How to overcome procrastination is one of the most popular New Year's resolutions. The problem is that when the task is unpleasant, uninteresting, and insurmountable....procrastination can seem pretty natural. The 3D approach stops procrastination by building a success spiral of accomplishment
The 3D approach involves three steps:
You have probably heard of the saying "How do you eat an elephant?"...."One bite at a time".
I remember my elephant project was writing my PhD. I was procrastinating on the task – I knew I should write it but there was always something more pressing (or more interesting!).
When I reflected on why I was procrastinating….I realised that I saw my task as insurmountable. Elephantine in fact!
So how did I get started and finish my PhD. I layed out the entirety of the project and broke the project down into manageable chunks.

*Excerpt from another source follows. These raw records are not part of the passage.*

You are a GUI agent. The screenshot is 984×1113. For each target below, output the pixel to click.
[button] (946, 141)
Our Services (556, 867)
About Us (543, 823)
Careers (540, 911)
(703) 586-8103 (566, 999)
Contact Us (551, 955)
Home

Why does the divide and conquer strategy work for overcoming procrastination?
Well you know the old saying that 'success breeds success'.
When you achieve success in small chunks it builds your confidence and motivation to keep on going.
Even some recent research by Ken Sheldon out of the University of Missouri says that if we move towards a goal we feel happier. I certainly felt happier writing my first draft of chapter 1!
What is your elephant? What are you procrastinating on because it feels insurmountable?
Is it the tough project? Maybe it is the the exercise program, or the decision that you are putting off about retirement savings.
Now when you have completed writing all the sub-tasks order them in sequence so that you complete them one after the other.
Now you may still not know which task to do or how to order them…that is OK…just pick a task and start.
You may dilly dally around a bit but once you get started you will crank into higher gear.
Be careful here – as once you have created a bunch of subtasks you may feel the urge to stop – and use this is just another reason to procrastinate.
But the goal here is to start!
Start off using the Pomodoro technique. With practice you can find that your session can be increased little by little until you can stay on task with the best of them.
The end game is to get a bite size chunk under 2 hours. If it is more then look for another subtask.
Because the prefrontal cortex gets tired after this focus time and is looking to switch tasks. So keep your bites small or in the adage ‘don’t bite of more than you can chew.
Don't forget to reward yourself for getting starting. Rewards reinforce the great start that you have made and push you to keep going.